Scandales et polémiques
Les scandales de pédophilie ont largement éclaboussé le Chili ces dernières années, et des procès sont encore en cours. A ce jour, 17 prêtres ont été condamnés. En mars dernier, la nomination de l’évêque Barros, à Osorno, dans le sud du Chili avait créé une polémique : les victimes d’abus sexuels du prêtre Karadima par exemple l’accusent de complicité et d’avoir toujours été au courant des abus perpétrés.

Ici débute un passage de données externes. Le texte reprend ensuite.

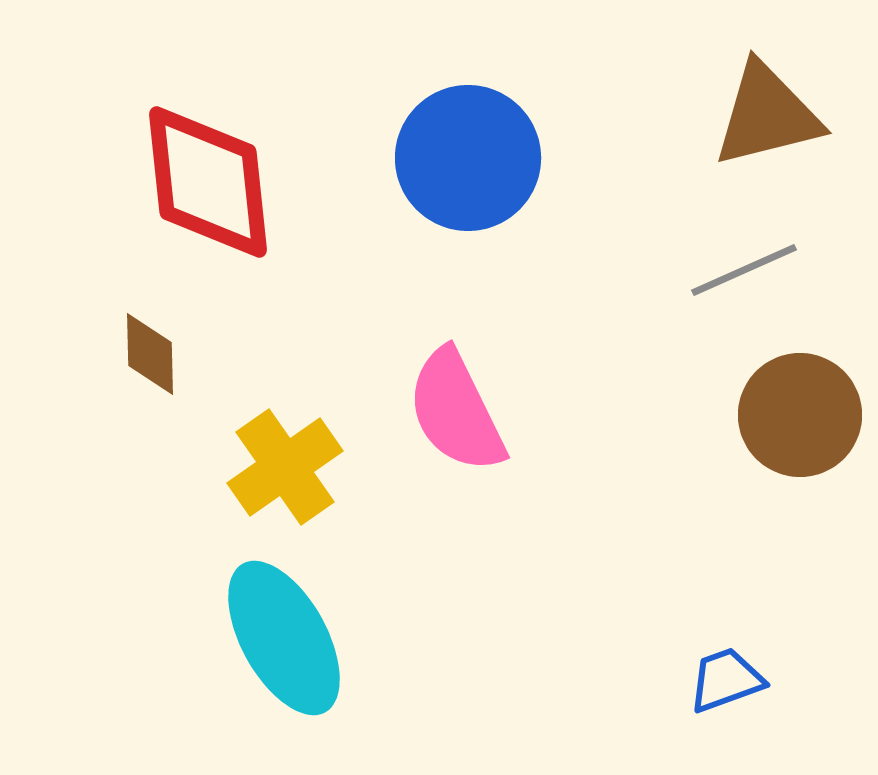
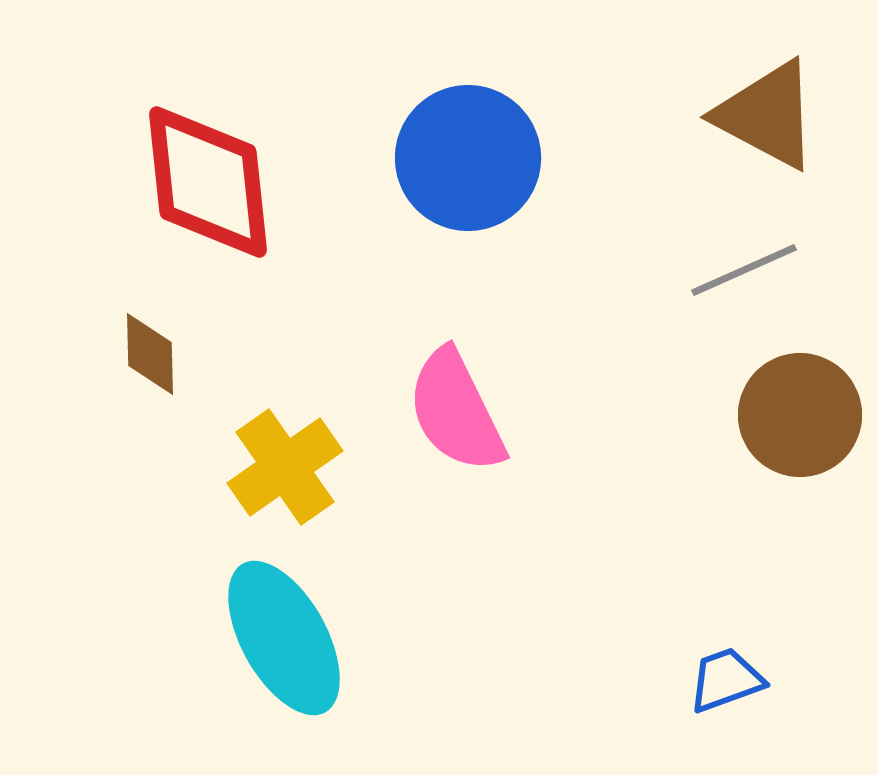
brown triangle: rotated 42 degrees clockwise
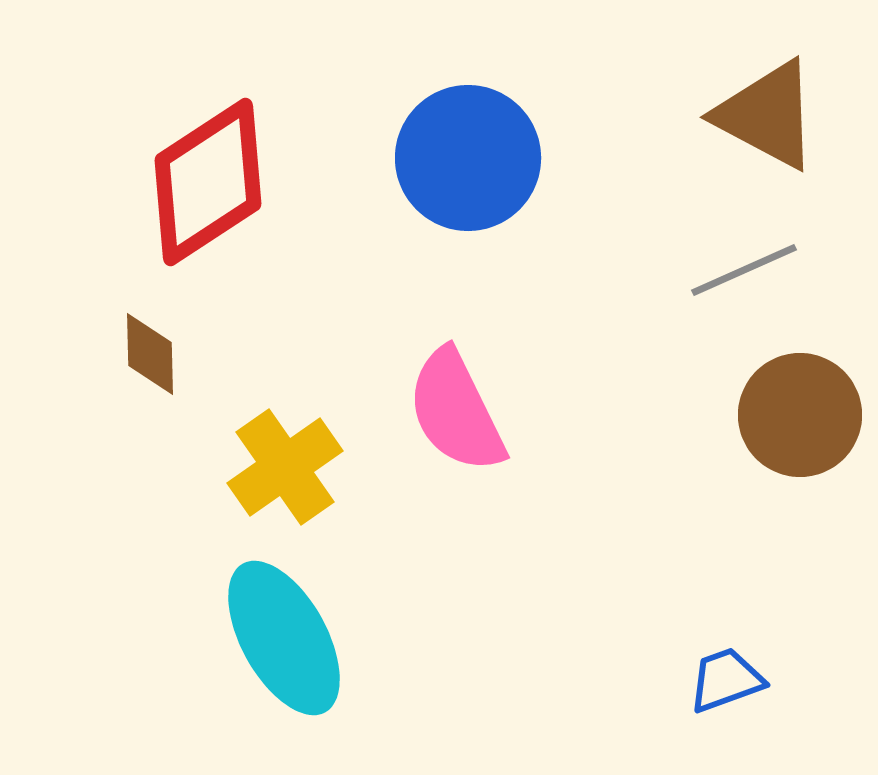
red diamond: rotated 63 degrees clockwise
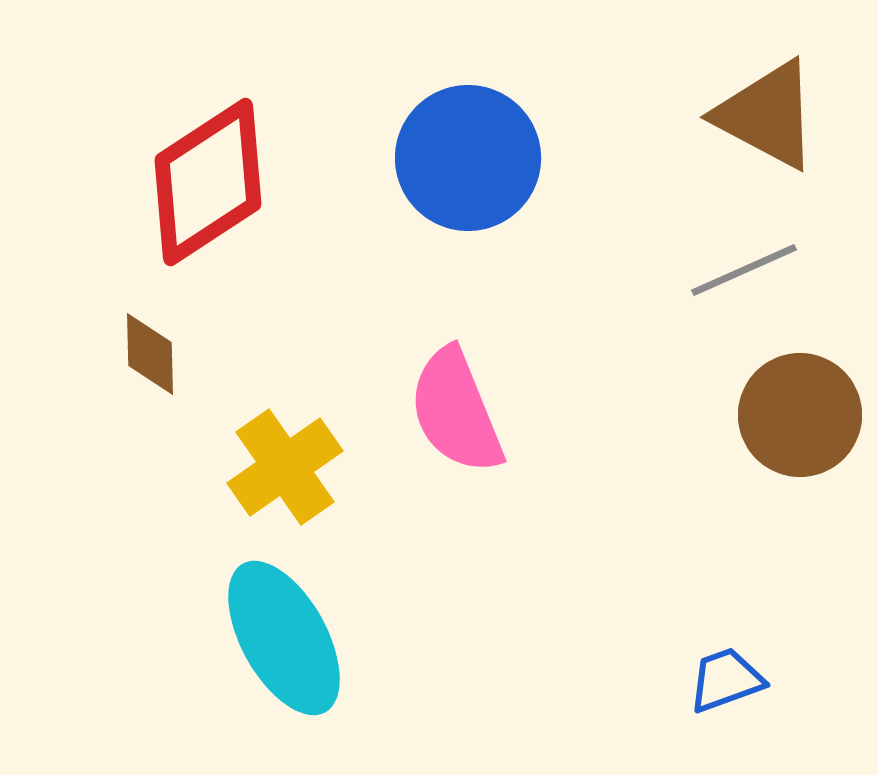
pink semicircle: rotated 4 degrees clockwise
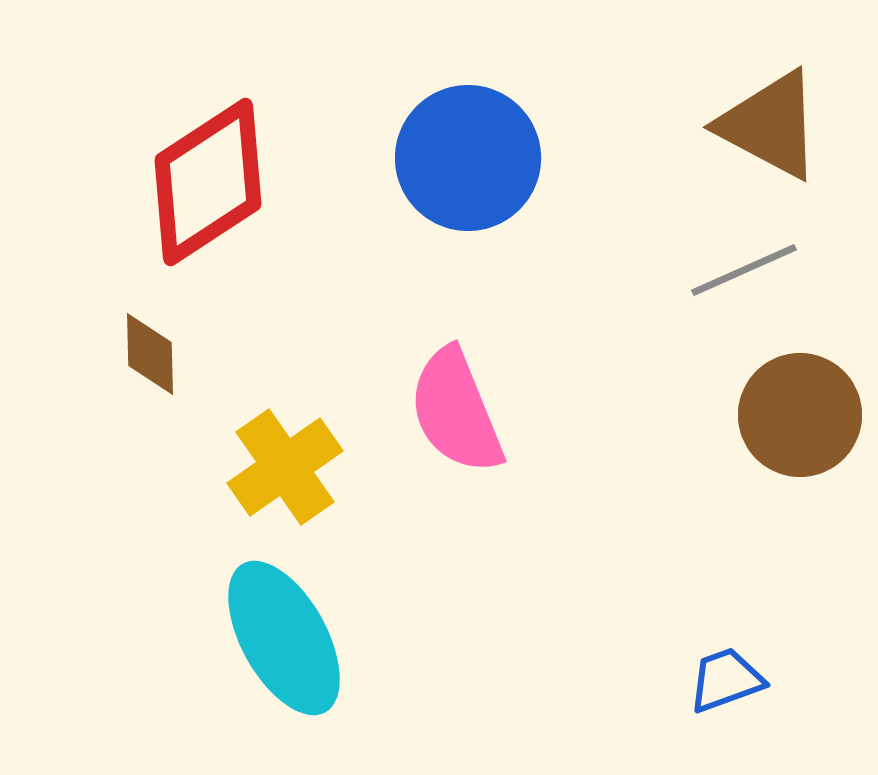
brown triangle: moved 3 px right, 10 px down
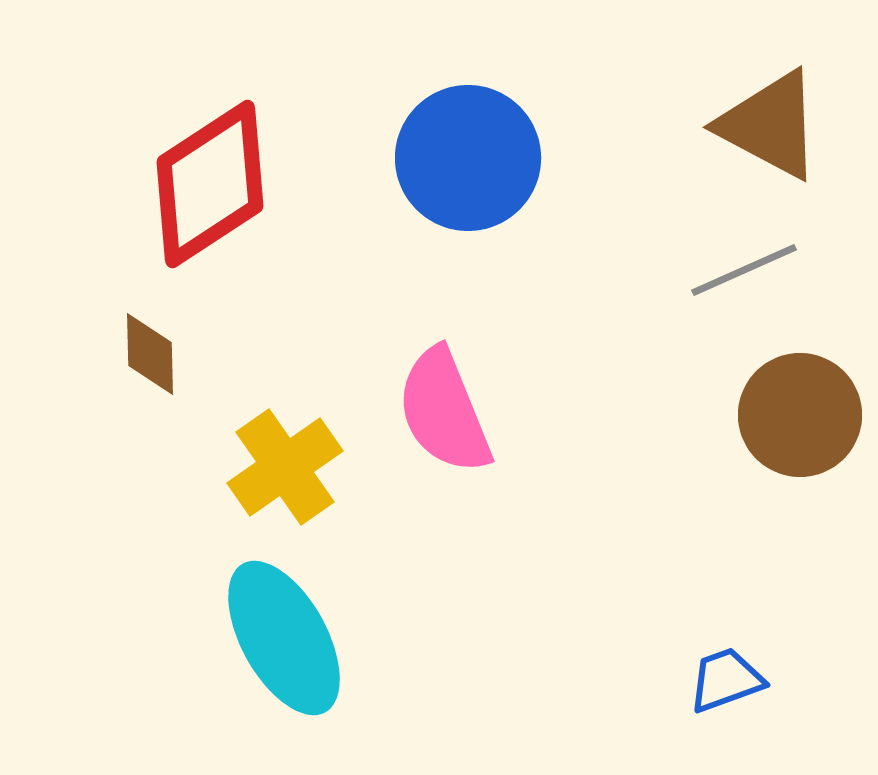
red diamond: moved 2 px right, 2 px down
pink semicircle: moved 12 px left
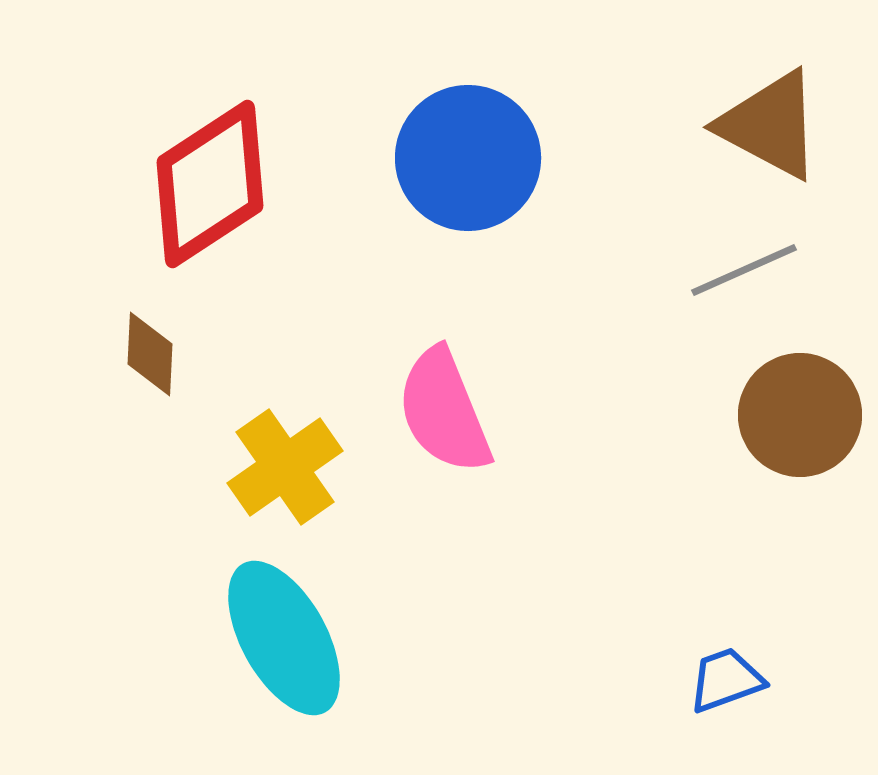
brown diamond: rotated 4 degrees clockwise
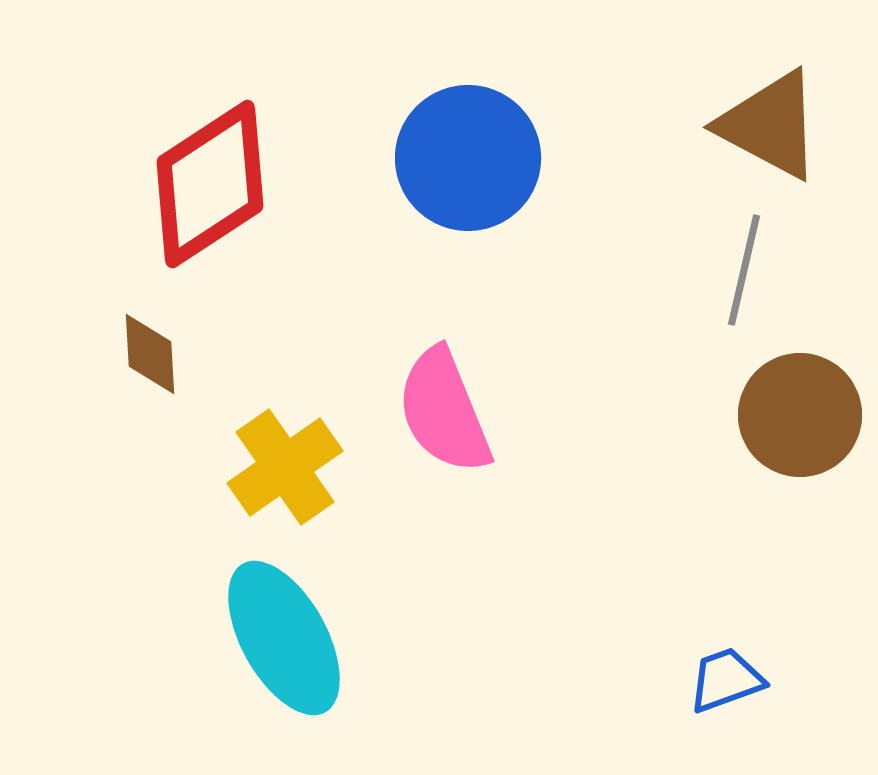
gray line: rotated 53 degrees counterclockwise
brown diamond: rotated 6 degrees counterclockwise
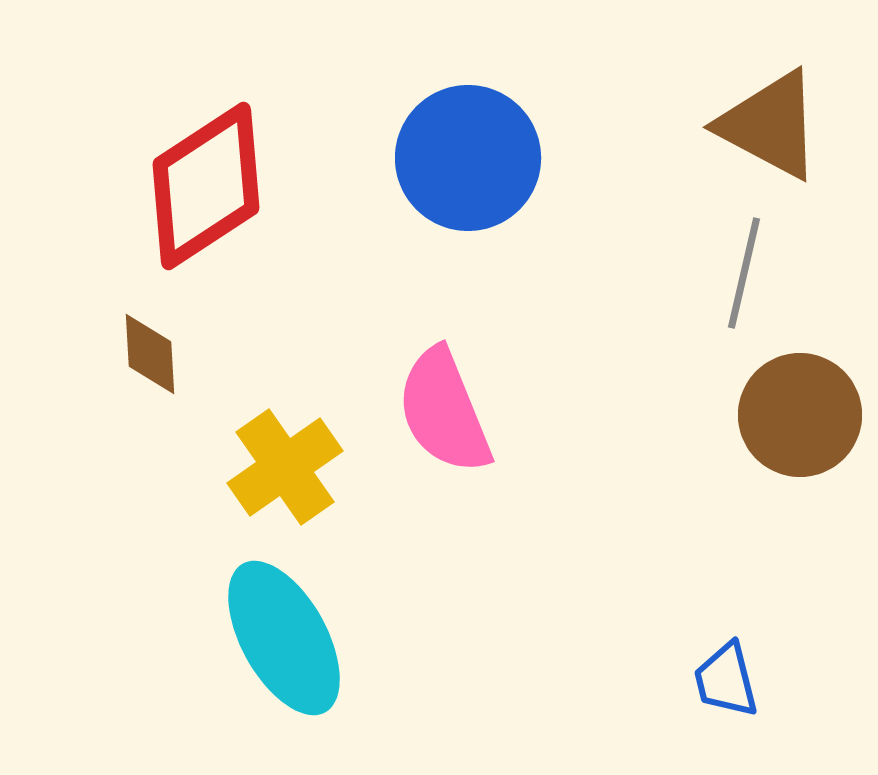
red diamond: moved 4 px left, 2 px down
gray line: moved 3 px down
blue trapezoid: rotated 84 degrees counterclockwise
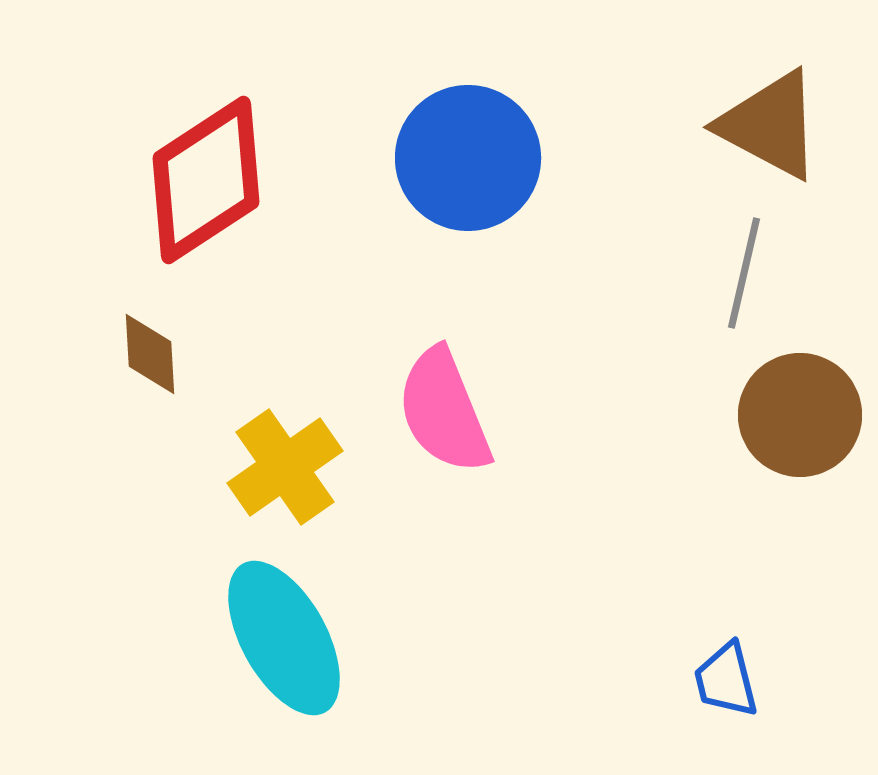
red diamond: moved 6 px up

Épingler les non-dits de la société
Réalisateur de Santiago 73 Post Mortem et de No… Pablo Larrain, une nouvelle fois, traite des non-dits de la société chilienne, de l’hypocrisie des structures sociales et des figures d’autorités caduques. « Toute forme d’art a une fonction sociale et politique, insiste l’acteur Alfredo Castro. Inviter à débattre, exercer une pression, mettre le doigt sur des difficultés (…) Et le sujet des abus sexuels sur mineurs de certains prêtres a touché aussi la France, l’Espagne, les États-Unis, l’Allemagne… bref tous les pays du monde. Le nombre de prêtres pédophiles et d’enfants violés est énorme. Et je crois que c’est pour cette raison que le film a reçu cet accueil du jury à la Berlinale. Et évidemment la mission de l’art est… politique. Toujours, et toujours. »
Dichotomie de l’Église
Pablo Larrain aborde aussi la dichotomie entre la tendance traditionnelle au sein de l’Église catholique et les partisans du renouveau, tournés vers la rue, incarnés par le pape François. « Un aspect intéressant dans le film, explique Pablo Larrain, c’est la représentation du pape François, et de l’idée d’une nouvelle église, d’une église plus ouverte, davantage connectée au peuple, comme le souhaite le pape. Cette nouvelle Église s’affronte à l’ancienne dans mon film. Et deux conceptions de l’église cohabitent : l’une souhaite que tout reste secret, l’autre veut se connecter avec les fidèles, aller dans la rue et expliquer qui sont ces prêtres et ce qui leur arrive. Cette friction, présente dans le film, nous montre la victoire de l’ancienne église sur la nouvelle. »
Sorti ce 27 mai dans toutes les salles du Chili, El Club arrivera en novembre dans les salles françaises.